Perhaps, the best explanation for a cervical disc herniation causing low back and leg symptoms without producing symptoms in the upper extremities can be found in reference text Gray’s Anatomy. Gray’s Anatomy shows an axial view picture of the spinal cord showing its somatotopic organization (below, Gray’s Anatomy, 39th edition, 2005, p. 318). In oversimplification, the spinal cord appears like a bull’s eye target. The outer rings of the target (spinal cord) are the motor and sensory innervation to the perineum, legs and low back; while inner rings of the target (spinal cord) are the motor and sensory innervation to the upper extremities.

Central canal spinal stenosis of the cervical spine (subsequent to disc herniation, spondylosis, etc.) is essentially an irritation to the spinal cord from the outside towards the center. Consequently, central canal spinal stenosis primarily adversely affects the outer rings of the target (spinal cord), thereby affecting the nerve fibers that innervate the perineum, legs and low back. This would adequately explain the presence of more low back and leg symptoms that upper extremity symptoms.
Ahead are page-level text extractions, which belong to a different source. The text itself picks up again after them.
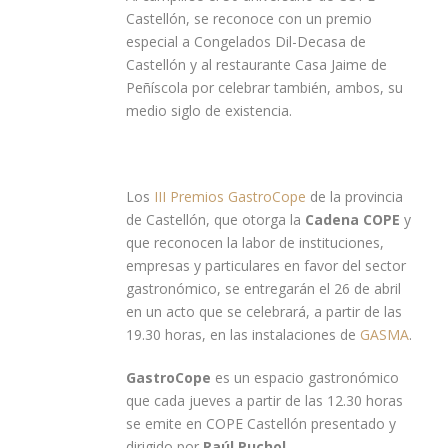
Castellón, se reconoce con un premio
especial a Congelados Dil-Decasa de
Castellón y al restaurante Casa Jaime de
Peñíscola por celebrar también, ambos, su
medio siglo de existencia.
Los
III Premios GastroCope
de la provincia
de Castellón, que otorga la
Cadena COPE
y
que reconocen la labor de instituciones,
empresas y particulares en favor del sector
gastronómico, se entregarán el 26 de abril
en un acto que se celebrará, a partir de las
19.30 horas, en las instalaciones de
GASMA
.
GastroCope
es un espacio gastronómico
que cada jueves a partir de las 12.30 horas
se emite en COPE Castellón presentado y
dirigido por
Raúl Puchol
.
Consistent with these studies and anatomical descriptions, in 1996, physician Shinichi Kikuchi and colleagues published an article in the journal Spine, titled:

Spinal Intermittent Claudication Due to Cervical and Thoracic Degenerative Spine Disease

Dr. Kikuchi and colleagues are from the Department of Orthopedic Surgery, Fukushima Medical Center in Fukushima, Japan, and the Department of Orthopedic Surgery, Japan Red Cross Medical Center in Tokyo,Japan. In their study pertaining to cervical and/or thoracic central canal stenosis subsequent to spondylosis and resulting in spinal cord compression, the primary documented impairment was “walking intolerance.”
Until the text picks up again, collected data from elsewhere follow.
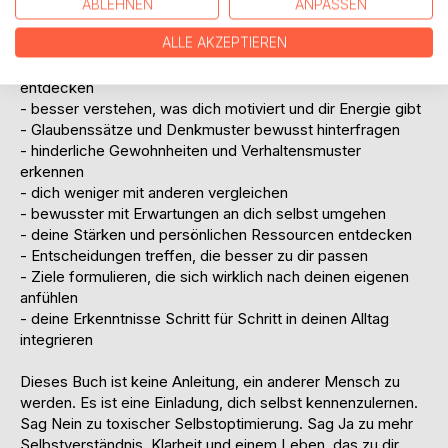
- 100% echt, erstellt ohne KI
ABLEHNEN
ANPASSEN
ALLE AKZEPTIEREN
MIT DIESEM BUCH KANNST DU:
- deine eigenen Werte, Bedürfnisse und Prioritäten
entdecken
- besser verstehen, was dich motiviert und dir Energie gibt
- Glaubenssätze und Denkmuster bewusst hinterfragen
- hinderliche Gewohnheiten und Verhaltensmuster
erkennen
- dich weniger mit anderen vergleichen
- bewusster mit Erwartungen an dich selbst umgehen
- deine Stärken und persönlichen Ressourcen entdecken
- Entscheidungen treffen, die besser zu dir passen
- Ziele formulieren, die sich wirklich nach deinen eigenen
anfühlen
- deine Erkenntnisse Schritt für Schritt in deinen Alltag
integrieren
Dieses Buch ist keine Anleitung, ein anderer Mensch zu
werden. Es ist eine Einladung, dich selbst kennenzulernen.
Sag Nein zu toxischer Selbstoptimierung. Sag Ja zu mehr
Selbstverständnis, Klarheit und einem Leben, das zu dir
Most recently, and once again consistent with these studies and anatomical descriptions, in January 2009, physician Yasutsugu Yukawa and colleagues published in the journal Spine titled:

“Ten Second Step Test” as a New Quantifiable Parameter of Cervical Myelopathy

Dr. Yukawa and colleagues are from the Department of Orthopedic Surgery, Chubu Rosai Hospital in Nagoya, Japan. In their article they designed a clinical and cohort study to test the clinical effectiveness of a quantifiable measure of severity in cervical compressive myelopathy, which they termed the “Ten-Second Step Test.” Their study included 163 preoperative patients with cervical compressive myelopathy and 1,200 healthy volunteers. The study population included 99 men and 64 women with a mean age of 63.3 years (range, 33-92). Importantly, these authors are assessing the severity, prognosis and clinical outcomes of patients suffering from cervical compressive myelopathy by counting the number of lower extremity steps they could perform in a ten-second period of time. These authors write:

“Cervical compressive myelopathy is one of the most common neurologic disorders increasing in the geriatric population. It is caused by cervical spondylosis, disc herniation, and ossification of the longitudinal ligament. Symptoms include sensory disturbances of the extremities, clumsiness of hands, gait disturbance, and urinary dysfunction.”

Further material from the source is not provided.